== Segment start ==

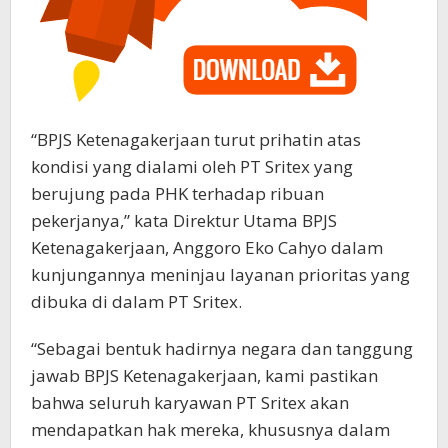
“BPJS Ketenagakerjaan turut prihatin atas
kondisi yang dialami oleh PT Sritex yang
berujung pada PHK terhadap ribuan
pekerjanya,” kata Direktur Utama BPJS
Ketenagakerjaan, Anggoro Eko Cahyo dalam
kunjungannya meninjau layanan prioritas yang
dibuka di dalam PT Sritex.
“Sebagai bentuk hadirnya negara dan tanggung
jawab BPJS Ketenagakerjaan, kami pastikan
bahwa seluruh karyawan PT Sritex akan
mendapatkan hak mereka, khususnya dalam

== Segment end ==
== Segment start ==

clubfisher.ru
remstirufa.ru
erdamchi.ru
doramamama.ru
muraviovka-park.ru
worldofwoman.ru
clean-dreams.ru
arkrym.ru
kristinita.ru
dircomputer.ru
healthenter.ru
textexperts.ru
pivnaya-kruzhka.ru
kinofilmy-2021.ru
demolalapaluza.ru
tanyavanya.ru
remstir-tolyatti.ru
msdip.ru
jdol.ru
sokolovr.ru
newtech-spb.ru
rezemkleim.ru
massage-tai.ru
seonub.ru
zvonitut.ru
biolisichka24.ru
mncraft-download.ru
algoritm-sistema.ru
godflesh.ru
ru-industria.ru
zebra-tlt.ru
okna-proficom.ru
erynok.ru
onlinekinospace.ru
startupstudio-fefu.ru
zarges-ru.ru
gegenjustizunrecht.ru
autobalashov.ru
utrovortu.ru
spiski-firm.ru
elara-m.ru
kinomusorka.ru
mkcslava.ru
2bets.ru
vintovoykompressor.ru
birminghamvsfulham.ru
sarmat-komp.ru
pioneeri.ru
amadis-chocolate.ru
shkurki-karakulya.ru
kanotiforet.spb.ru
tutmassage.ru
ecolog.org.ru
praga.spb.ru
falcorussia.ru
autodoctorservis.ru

== Segment end ==

§ Exercise brief
For each line above that contains "BPJS", make a copy.

§ Expected answer
“BPJS Ketenagakerjaan turut prihatin atas
pekerjanya,” kata Direktur Utama BPJS
jawab BPJS Ketenagakerjaan, kami pastikan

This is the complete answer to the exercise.